"If sweating big drops 'neath a burning sun,
And shiv'ring 'mid sleet and snow;
If drenched to the skin with rain, be fun,
And can a joy bestow!

"If toiling away through a weary week
(No six days work but seven)
Without one holy hour to seek
A resting place in heaven.

"If hearing the bells ring Sabbath chimes,
To bid us all repair
To church (as in the olden times)
And bend the knee in prayer.

"If in these bells he hears a voice
'To thy delivery!'
God says to every soul 'rejoice,'
But, postman, not to thee.

"O, the postman's is a blessed life!
And sighing heavily,
'Ha, ha,' he'll say, 'alack a-day!
Where's Britain's piety?'

"Heigho! I come and go
Through the muck and miry slough;
Heigho! I come and go
Heavy at heart and weary O!

"Heigho! Heigho!
Does any one pray for the postman? No!
No! no! no! no!
Or he would not be robbed of his Sabbath so!"

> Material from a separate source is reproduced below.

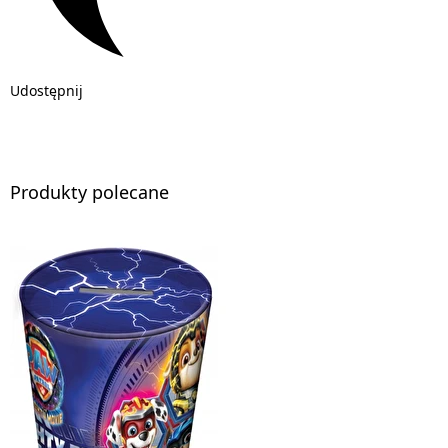
Udostępnij
Produkty polecane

In The Rural Postman's Sabbath, Capern seems to breathe a more contented strain. His poetical remonstrances, probably on account of their originality, were more successful than they might have been if given in prose. The authorities raised his salary, and relieved him of his Sunday labours. Few rural postmen now travel on Sundays. The poet-postman has also had a pension granted him from the Royal Bounty Fund. In Capern's case we find literary abilities of a high order in the very lowest ranks of the Post-Office. When we have mentioned the names of Mr. Anthony Trollope, Mr. Edmund Yates, and Mr. Scudamore, we have said enough to show that they exist also in the highest ranks of the service.

[165] It is matter of notoriety, furnishing a fruitful subject for reflection and comment, that the great majority of complaints reaching the Post-Office authorities take their rise with clergymen. As offering a curious commentary on the Divine injunction to be merciful, and to forgive "seventy times seven," we once saw a requisition from a clergyman for the dismissal of a post-office clerk—a man with a wife and several children, by the way—on the ground that he had twice caused his letters to be missent, in each case losing the clerical correspondent a post.